MERS is a privately held company that “registers” mortgages. Ordinarily, the mortgagee (lender) must record its interest in the mortgage in the county land records. Any subsequent transfers of the mortgagee’s interest (for example, in the securitization process) must also be recorded. MERS short circuits this multiple recording process. Instead, the lender includes language in the Deed of Trust or Mortgage describing MERS as “a separate corporation that is acting solely as a nominee for Lender and Lender’s successors and assigns. MERS is the mortgagee under this Security Instrument.” MERS is recorded as the mortgagee in the county land records. Although MERS does not lend money, service the mortgage, or receive any of the payment stream from the mortgage, it remains as “nominee” through all future transfers. As a result, any subsequent transfers of interest in the mortgage are recorded only in MERS electronic system -- not in the county land records. According to MERS, it “now registers more than half the mortgage loans originated in the United States.”

Increasingly, foreclosure actions are being brought in MERS name. Professor Peterson questions whether MERS as “nominee” has standing to bring foreclosure actions. A few courts have agreed with him, but other courts conclude MERS has standing. (See here for a summary.) Professor Peterson believes that the MERS system may have other legal deficiencies. He questions whether subsequent transfers of the mortgagee interests are properly perfected if they are only recorded in the MERS system and not the county records.
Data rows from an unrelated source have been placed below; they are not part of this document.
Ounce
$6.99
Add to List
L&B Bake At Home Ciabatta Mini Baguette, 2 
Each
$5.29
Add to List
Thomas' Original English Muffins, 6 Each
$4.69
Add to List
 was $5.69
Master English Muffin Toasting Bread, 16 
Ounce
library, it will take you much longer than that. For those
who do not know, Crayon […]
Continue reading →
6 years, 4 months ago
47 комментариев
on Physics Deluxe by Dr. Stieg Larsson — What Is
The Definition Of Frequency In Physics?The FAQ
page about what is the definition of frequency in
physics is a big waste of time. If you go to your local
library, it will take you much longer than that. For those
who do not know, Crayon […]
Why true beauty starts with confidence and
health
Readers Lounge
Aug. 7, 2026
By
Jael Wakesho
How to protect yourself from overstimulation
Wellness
He also believes it may be appropriate to treat MERS as a debt collector under the Fair Debt Collection Act. I look forward to reading Professor Peterson’s completed article.

While I have not fully analyzed the legal implications of MERS’s business plan, it seems to me that MERS's innovation of electronically tracking mortgage interests was only a matter of time. It is cumbersome and costly to file and search in the paper land records in each county. States have already consolidated and digitized records for security interests in personal property. Of course, the personal property recording systems are still state government systems. In contrast, MERS is a nation-wide private company owned partly by some mortgage lenders. MERS will end up with a lot of bad publicity if a very large number of foreclosure actions are brought in its name, particularly if it appears that the MERS system was used to hide the ball from consumers.